The standard approach to this problem is to write $\xi(s) = \dfrac{s(s-1)}{2}\pi^{-s/2}\Gamma(s/2)\zeta(s).$ This function is entire, and has zeroes precisely at the non-trivial zeroes of $\zeta(s)$. It also has a slow enough rate of growth that it can be written as a product over its zeroes: $$\xi(s) = \xi(0) \prod_{\rho}(1-\dfrac{s}{\rho}),$$ where the product is over zeroes of $\xi(s)$, i.e. over non-trivial zeroes of $\zeta(s)$. (Here I am following more-or-less the notation in Edward's book Riemann's zeta function, which is a good reference for these sort of things.) [Edit: Also, to ensure convergence, the product should be taken over "matching pairs" of zeroes, i.e. the factors for a pair of zeroes of the form $\rho$ and $1-\rho$ should be combined.] We can then write $$\zeta(s) = \dfrac{2\xi(0)}{s(s-1)}\pi^{s/2}\dfrac{1}{\Gamma(s/2)}\prod_{\rho}(1-\dfrac{s}{\rho}).$$ If we now replace $\dfrac{1}{\Gamma(s/2)}$ by its Weierstrass product, we get a product formula for $\zeta(s)$, namely $$\zeta(s) = \dfrac{\xi(0)}{s-1} (\pi e^{\gamma})^{s/2}\prod_{n=1}^{\infty}(1 +\dfrac{s}{2n})e^{-s/2n} \prod_{\rho}(1-\dfrac{s}{\rho}).$$ (Here $\gamma$ is Euler's constant.)
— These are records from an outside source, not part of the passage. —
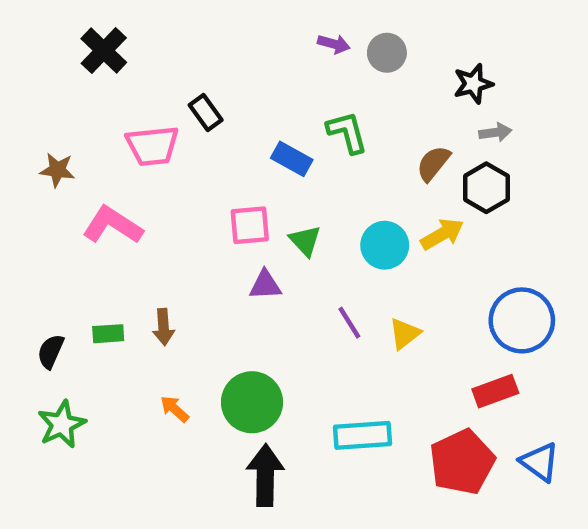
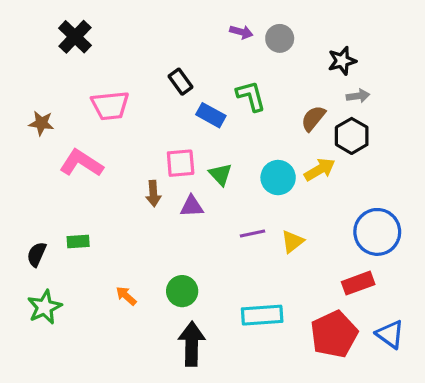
black rectangle: (206, 112) -> (181, 82), moved
purple line: (349, 323) -> (252, 234), turned -70
brown arrow: (163, 327) -> (153, 194), moved
green circle: (252, 402) -> (182, 291), size x0.7

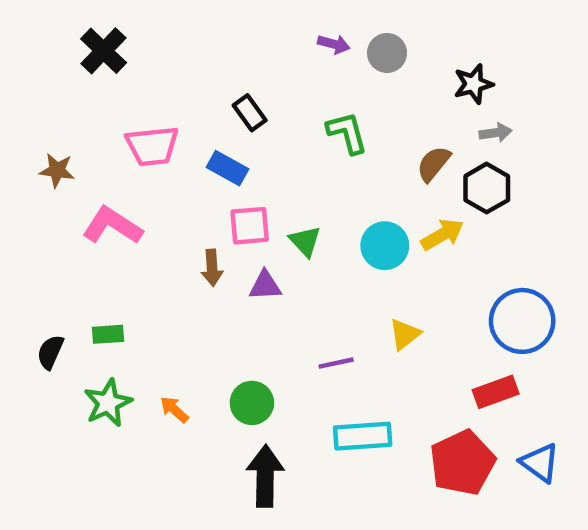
blue rectangle: (211, 115) -> (228, 168), moved
purple line: (252, 234) -> (336, 363), moved
green star: (45, 307) -> (108, 403), moved

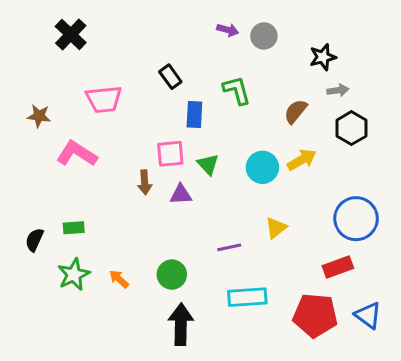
blue rectangle: (228, 168) -> (194, 114), moved, turned 64
black hexagon: (487, 188) -> (351, 128), moved
red pentagon: (462, 463) -> (315, 315), turned 30

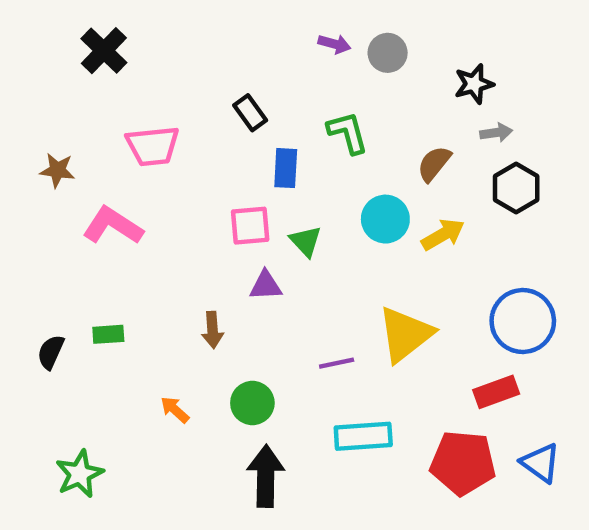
cyan circle: (262, 167) -> (385, 219), moved
brown arrow: (145, 182) -> (213, 330), moved
yellow triangle: (276, 228) -> (405, 334), size x1.8
green star: (74, 275) -> (80, 474), moved

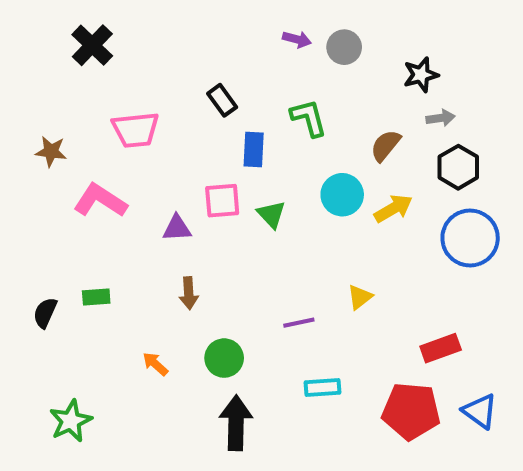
purple triangle: (266, 286) -> (177, 228), moved
blue circle: (523, 321) -> (470, 238), moved
yellow triangle: (405, 334) -> (360, 297), size x0.5
cyan rectangle: (363, 436) -> (322, 388), size x0.7

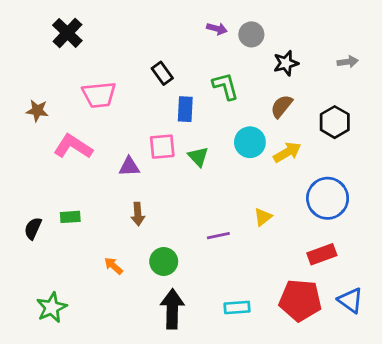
black star: (421, 75) -> (286, 63), moved
gray arrow: (441, 118) -> (348, 62), moved
blue circle: (470, 238) -> (328, 198), moved
cyan rectangle: (322, 388) -> (237, 307), moved

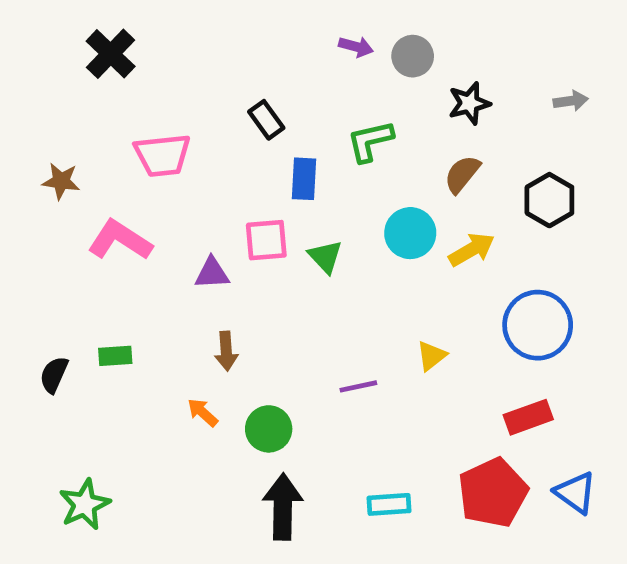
green L-shape: (225, 86) -> (370, 141), turned -88
orange arrow: (113, 266) -> (203, 412), moved
red pentagon: (300, 300) -> (493, 493), turned -30

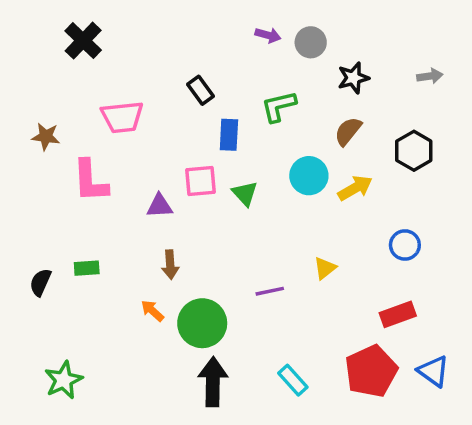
pink L-shape: (120, 240) -> (90, 181), turned -126
blue circle: (538, 325) -> (405, 245), size x0.6
green circle: (269, 429) -> (202, 323), size x1.4
cyan rectangle: (389, 504) -> (293, 380), turned 52

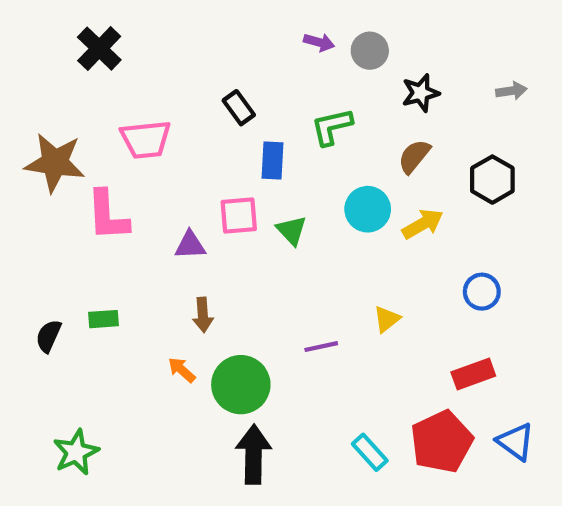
brown star: (46, 137) -> (55, 163), size x1.8
cyan rectangle: (293, 380) -> (370, 452), moved

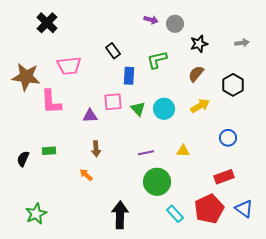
cyan circle: (368, 209) -> (164, 109), moved
yellow triangle: (387, 319) -> (183, 151), turned 40
purple line: (321, 347) -> (146, 153), moved
green circle: (241, 385) -> (157, 182), moved

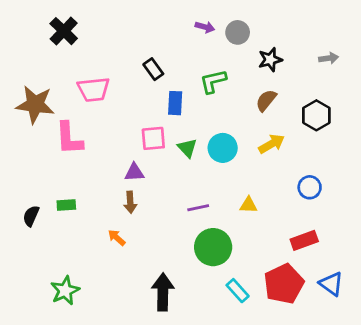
purple triangle: (90, 116) -> (134, 172), moved
green star: (36, 214) -> (65, 291), moved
Note that we can now compute $\xi(0)$, because we know that the value of $\zeta(s)$ at $s = 0$ is equal to $-1/2$. We find that $\xi(0) = 1/2$, and so $$\zeta(s) = \dfrac{1}{2(s-1)}(\pi e^{\gamma})^{s/2}\prod_{n=1}^{\infty}(1+\dfrac{s}{2n})e^{-s/2n}\prod_{\rho}(1-\dfrac{s}{\rho}).$$
An added cultural remark: Riemann's explicit formula for the prime counting function is obtained by taking a Fourier transform of the logarithm of this formula. Combined with the fact that all the non-trivial zeroes $\rho$ have real part $< 1$ (proved by Hadamard and de la Vallee Poussin), this gives the prime number theorem.